I place women on a pedestal. Pensive, poetic and alluring, my figurative sculpture pose questions of identity, hybridity and womanhood.

An area of my practice has been devoted soft activism driven by historical narratives, feminism, social justice, and my (hidden) African American ancestry. I am fascinated by the complexities of identity and concerned with the dialogue surrounding the many forms of social construct. Those hidden narratives that highlight unspoken truths intrigue me. It is through this lens that I create my figurative sculpture.

I am interested in cultural hybridity and borrow mythology. Narratives from different cultures to add layers of personal meaning to my work. I think it is important to be able to express ourselves through our world experiences, rather than speaking strictly through our own race. America is a melting pot of cultures that we each experience every day and that shapes our beliefs. I try to respectfully acknowledge our integrated multicultural world in my work.

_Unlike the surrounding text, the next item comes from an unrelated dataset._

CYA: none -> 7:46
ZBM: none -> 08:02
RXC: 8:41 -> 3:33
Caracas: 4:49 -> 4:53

Mirrors and reflections have crept into my work which I use as a visual device to explore identity further. I use the mirrored face as a tool for self-reflection or as a vehicle for the viewer to embody the sculpture. In Mirror, Mirror, her mirrored face reflects into the mirror infinitely. While the mirrored faces, outward and convex, adds a futuristic effect, which is enhanced further by the expression of my figurative style.

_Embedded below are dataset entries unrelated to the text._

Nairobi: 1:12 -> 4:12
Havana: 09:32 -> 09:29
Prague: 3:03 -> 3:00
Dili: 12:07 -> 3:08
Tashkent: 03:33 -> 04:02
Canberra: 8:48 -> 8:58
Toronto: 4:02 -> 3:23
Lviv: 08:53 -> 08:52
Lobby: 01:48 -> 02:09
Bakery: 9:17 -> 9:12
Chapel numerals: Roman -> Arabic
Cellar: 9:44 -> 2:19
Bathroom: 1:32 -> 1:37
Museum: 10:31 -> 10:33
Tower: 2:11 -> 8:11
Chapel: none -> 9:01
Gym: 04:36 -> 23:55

Recently, I have used symbols borrowed from mythology, cultural narratives I love the way Holbein handles symbology in his paintings. Feathers, dogwood flowers, a book, all hold both personal and universal meaning. Deer Woman is a symbol of feminine power in Native American tribes, and you can find similar figures in Celtic mythology.

The idea of a breastplate first appeared on the sculpture, The Journey, drawn in glimmering gold luster with markings borrowed from a feline. The markings also appear on the back of The Unknown and are unique to each being. I imagine all women have a metaphorical mechanism that acts as a breastplate for self-protection, self-preservation and to keep our power safe. When I made What We Carry, I was thinking of the beautiful armor and decorative metal work of the Renaissance and my life’s journey, but also in the collective sense, women’s life journey. The dogwood flowers represented reliability, durability, and affection in the Victorian era. The hanging shards of mica and beads, fragments of our lives. When I tried to fire the piece a third time, pushing the temperature beyond its limit to achieve an improved glaze result, a slit opened above the heart. I chose to leave it as is, feeling the universe was contributing to the work.

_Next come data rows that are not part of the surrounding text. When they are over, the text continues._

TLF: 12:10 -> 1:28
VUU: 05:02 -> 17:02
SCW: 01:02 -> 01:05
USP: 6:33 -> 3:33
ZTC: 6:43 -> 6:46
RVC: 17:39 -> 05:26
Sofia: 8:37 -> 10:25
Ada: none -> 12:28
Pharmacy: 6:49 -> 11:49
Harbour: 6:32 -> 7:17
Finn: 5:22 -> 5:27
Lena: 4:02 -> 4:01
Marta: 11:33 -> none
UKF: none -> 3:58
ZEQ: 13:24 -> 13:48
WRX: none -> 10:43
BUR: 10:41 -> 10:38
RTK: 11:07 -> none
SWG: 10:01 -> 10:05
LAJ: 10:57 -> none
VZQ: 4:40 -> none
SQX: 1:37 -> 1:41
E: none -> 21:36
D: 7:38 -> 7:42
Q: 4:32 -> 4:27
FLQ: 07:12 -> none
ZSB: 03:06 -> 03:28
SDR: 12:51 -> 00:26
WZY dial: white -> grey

- Jocelyn Braxton Armstrong


I realize my humanist view of how we move forward as a multicultural society is perhaps misunderstood by many in the art world because we have been forbidden to stray from our perceived identity. So, I was bolstered to read a new book just out by Yascha Mounk, The Identity Trap, in which he explains this point of view best.

“For much of history, societies have violently oppressed ethnic, religious, and sexual minorities. It is no surprise that many who passionately believe in social justice came to believe that members of marginalized groups need to take pride in their identity to resist injustice.”

“But over the past decades, a healthy appreciation for the culture and heritage of minority groups has transformed into a counterproductive obsession with group identity in all its forms. A new ideology aiming to place each person’s matrix of identities at the center of social, cultural, and political life has quickly become highly influential. It stifles discourse, vilifies mutual influence as cultural appropriation, denies that members of different groups can truly understand one another, and insists that the way governments treat their citizens should depend on the color of their skin.”

“This, Yascha Mounk argues, is the identity trap. Though those who battle for these ideas are full of good intentions, they will ultimately make it harder to achieve progress toward the genuine equality we desperately need. Mounk has built his acclaimed scholarly career on being one of the first to warn of the risks right-wing populists pose to American democracy. But, he shows, those on the left and center who are stuck in the identity trap are now inadvertent allies to the MAGA movement.”